Many churches throughout the world use a Bible reading schedule called a "lectionary." It's just a fancy word meaning "selected readings." Posts like this reflect on the readings for an upcoming Sunday or other Church holiday, as found in the historic one-year lectionary.
In 2 Peter 1, the apostle describes the walk of the Christian. Though redeemed by Christ, and sustained with him in every way, verse four describes us as vulnerable to corruption due to sinful desire. In short, Peter says we have desires which are sinful. When we act on those desires, not only does it bring us harm, but it also creates trouble for our world. On the contrary, as we pursue what is good, we are protected "from being ineffective or unfruitful" (v. 8, ESV).
Why do we strive toward a moral standard? Why does the Christain try to act ethically? Certainly those are character qualities which God approves. But more importantly, holding a Christian morality allows us to be effective in the whole business of loving and serving our neighbor. That's how we care for others.

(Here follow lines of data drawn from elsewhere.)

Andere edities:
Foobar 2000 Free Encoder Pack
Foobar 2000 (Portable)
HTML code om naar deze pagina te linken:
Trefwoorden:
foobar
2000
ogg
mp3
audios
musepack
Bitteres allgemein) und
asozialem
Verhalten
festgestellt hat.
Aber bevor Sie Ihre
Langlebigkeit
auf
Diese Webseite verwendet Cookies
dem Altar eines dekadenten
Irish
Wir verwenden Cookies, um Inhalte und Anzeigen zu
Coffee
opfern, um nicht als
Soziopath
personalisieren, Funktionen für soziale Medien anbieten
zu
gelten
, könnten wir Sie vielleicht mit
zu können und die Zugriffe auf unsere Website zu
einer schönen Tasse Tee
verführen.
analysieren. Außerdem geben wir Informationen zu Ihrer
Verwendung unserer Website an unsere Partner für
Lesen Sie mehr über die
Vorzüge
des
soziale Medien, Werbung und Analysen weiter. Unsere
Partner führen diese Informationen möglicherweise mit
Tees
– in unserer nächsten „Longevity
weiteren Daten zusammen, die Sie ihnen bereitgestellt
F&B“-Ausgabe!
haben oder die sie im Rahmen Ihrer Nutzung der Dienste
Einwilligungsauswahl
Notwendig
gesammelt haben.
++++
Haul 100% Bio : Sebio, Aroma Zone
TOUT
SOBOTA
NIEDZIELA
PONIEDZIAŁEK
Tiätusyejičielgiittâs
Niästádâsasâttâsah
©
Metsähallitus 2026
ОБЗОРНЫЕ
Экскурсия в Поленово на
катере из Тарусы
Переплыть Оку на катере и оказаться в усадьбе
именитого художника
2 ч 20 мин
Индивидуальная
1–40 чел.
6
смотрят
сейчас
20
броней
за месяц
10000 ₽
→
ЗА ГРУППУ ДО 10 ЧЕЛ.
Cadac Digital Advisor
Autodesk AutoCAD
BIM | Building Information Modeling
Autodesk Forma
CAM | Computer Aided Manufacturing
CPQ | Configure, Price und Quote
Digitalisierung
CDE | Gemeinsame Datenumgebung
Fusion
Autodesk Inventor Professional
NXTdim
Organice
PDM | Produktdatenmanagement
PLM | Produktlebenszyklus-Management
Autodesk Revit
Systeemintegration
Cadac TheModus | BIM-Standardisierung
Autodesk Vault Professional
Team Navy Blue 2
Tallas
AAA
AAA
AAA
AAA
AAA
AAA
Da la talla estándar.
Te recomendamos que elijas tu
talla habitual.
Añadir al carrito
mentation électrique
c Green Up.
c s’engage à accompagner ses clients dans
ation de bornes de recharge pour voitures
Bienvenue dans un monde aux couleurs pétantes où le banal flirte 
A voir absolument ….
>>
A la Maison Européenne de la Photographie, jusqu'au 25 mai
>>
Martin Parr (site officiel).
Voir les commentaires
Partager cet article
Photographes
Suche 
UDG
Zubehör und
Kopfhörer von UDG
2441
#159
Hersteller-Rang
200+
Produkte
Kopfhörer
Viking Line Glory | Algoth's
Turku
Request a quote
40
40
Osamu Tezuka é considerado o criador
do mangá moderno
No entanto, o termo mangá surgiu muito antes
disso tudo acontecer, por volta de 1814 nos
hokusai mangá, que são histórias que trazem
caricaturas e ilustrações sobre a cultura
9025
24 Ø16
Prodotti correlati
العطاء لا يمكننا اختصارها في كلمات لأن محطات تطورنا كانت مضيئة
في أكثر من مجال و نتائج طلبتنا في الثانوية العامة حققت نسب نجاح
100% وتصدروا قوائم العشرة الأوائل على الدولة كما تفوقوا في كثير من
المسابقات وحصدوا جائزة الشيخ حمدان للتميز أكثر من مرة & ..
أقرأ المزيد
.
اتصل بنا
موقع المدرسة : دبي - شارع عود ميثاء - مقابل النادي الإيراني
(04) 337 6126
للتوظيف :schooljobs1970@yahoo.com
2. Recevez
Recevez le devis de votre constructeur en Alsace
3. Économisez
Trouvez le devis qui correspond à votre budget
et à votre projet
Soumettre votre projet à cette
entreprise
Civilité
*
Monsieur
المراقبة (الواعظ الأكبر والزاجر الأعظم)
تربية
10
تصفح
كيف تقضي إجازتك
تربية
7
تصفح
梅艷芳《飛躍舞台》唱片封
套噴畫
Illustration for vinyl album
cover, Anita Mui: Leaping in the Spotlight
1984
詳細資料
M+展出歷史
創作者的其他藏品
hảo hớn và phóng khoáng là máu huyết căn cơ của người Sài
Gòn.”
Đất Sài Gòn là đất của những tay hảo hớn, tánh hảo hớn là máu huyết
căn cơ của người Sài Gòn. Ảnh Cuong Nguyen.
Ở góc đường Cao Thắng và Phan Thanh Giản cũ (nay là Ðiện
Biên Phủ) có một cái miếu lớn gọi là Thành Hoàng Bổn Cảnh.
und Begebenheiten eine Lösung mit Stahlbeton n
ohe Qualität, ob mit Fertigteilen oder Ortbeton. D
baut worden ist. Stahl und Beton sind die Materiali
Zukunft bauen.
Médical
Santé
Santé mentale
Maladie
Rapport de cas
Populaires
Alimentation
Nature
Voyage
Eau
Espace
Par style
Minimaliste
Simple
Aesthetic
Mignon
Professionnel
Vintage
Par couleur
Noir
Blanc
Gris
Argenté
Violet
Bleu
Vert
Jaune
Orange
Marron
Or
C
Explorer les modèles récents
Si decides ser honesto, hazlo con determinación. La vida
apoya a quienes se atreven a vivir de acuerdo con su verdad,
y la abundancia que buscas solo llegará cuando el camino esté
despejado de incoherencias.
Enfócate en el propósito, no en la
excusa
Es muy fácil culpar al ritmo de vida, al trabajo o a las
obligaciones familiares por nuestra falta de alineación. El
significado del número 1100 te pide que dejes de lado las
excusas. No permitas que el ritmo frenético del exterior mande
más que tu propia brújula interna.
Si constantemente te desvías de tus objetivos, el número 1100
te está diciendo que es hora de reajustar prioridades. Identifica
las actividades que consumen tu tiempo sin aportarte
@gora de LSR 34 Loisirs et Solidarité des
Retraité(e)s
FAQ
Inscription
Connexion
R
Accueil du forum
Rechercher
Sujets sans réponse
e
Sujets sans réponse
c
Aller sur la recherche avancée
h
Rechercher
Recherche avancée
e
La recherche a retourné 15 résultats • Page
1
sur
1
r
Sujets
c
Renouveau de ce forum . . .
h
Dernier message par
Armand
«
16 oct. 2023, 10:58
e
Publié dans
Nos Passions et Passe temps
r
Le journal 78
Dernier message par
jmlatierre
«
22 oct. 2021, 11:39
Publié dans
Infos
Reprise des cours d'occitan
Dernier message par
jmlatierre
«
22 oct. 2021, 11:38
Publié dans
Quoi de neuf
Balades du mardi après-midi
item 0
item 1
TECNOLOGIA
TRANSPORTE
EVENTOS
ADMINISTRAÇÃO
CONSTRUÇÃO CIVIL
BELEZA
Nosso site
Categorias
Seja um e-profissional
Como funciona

We are surrounded by a culture that thinks of Christianity as a moral or ethical code, and perhaps nothing more. I have this conversation regularly with people from non-Christian backgrounds, particularly followers of Islam. They want to tell me that in some essential ways Christianity and Islam are the same. They have a similar ethic, one that calls for dedication, giving to the poor, engaging in prayer, and living in some particular ways in the community. While there are some similarities, however, Christianity is no kind of a moral code. It is not an ethic. It is an application of faith that Jesus, God the Son, the perfectly sinless Lamb of God, has given himself into death so that all who believe on him may have life. That's not an ethic. It's trusting in God taking our place in death, then leading the way for us through his resurrection. It is a unique faith, not some sort of a moral code.
As we pursue what is good, we find we are free to exercise our faith in Christ as it applies to the good of our neighbor. This is Jesus' gracious work in us, and through us, for the good of our world. We want to be effective and fruitful.